The issues money comes from organizations such as moveon.org that will spend money during a campaign year, but are not necessarily tied to a specific candidate.
Heather Farr, national sales coordinator for Kansas City’s KCTV-TV, called the amount of advertising interest “unreal.” She said the station will probably earn about $8 million this year. That is up from about $5 million in 2002, according to the Alliance for Better Campaigns.
Marty Siddall, general manager at KOMU-TV in Columbia, said the station will make between $500,000 and $1 million from the fiscal year ending June 30.
As the campaign heats up approaching November, Siddall said the station expects more money.
“With increased competition (for advertising) from satellite and cable, political years have turned into our growth opportunities,” Siddall said.
He said KOMU generally leads the market share.
The Columbia and Jefferson City markets are important during election years because they are near the capital, Farris said.
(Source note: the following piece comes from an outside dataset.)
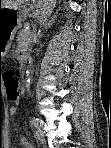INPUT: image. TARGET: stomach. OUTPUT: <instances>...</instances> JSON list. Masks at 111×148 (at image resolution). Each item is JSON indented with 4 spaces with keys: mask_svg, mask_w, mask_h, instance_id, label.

In the Columbia market, a “modest” presence will cost $25,000 to $50,000 per week, Gardner said.
Although stations are earning more money, Siddall said stations plan for the extra money in their budgets.
KOMU and KRCG will be spending most of the money to upgrade to digital format.
The influx of advertising can push out other advertisers, Siddall said.
“No market can absorb that much political advertising without affecting other clients,” Totsch said.
Stations try to accommodate their core advertisers, though because, as Totsch said, “At the end of the day, that’s who you go back to.”
Farris said it’s not a problem if advertisers have warning about when political ads will run.
Gary Drewing, president of Joe Machens Ford, said the dealership advertises a lot with the local stations, so it’s not much of a problem for them. He said as the election gets closer, though, it can become more difficult to secure ad spots.
The trick to securing time, Drewing said, is doing it early. He said if a company waits until a week before, it is likely the ad time will be gone.
Jack Miller, market manager for Cumulus Broadcasting, which owns seven local radio stations, said stations are required to sell ad time at their lowest rate to politicians during the window before elections. This window runs 60 days before general elections and 45 days before primaries. He said stations are required to sell time to federal candidates but can decide whether to sell time to state and local candidates. He also said organizations such as moveon.org and other issue-based advertisers do not enjoy the same benefits as candidate ads.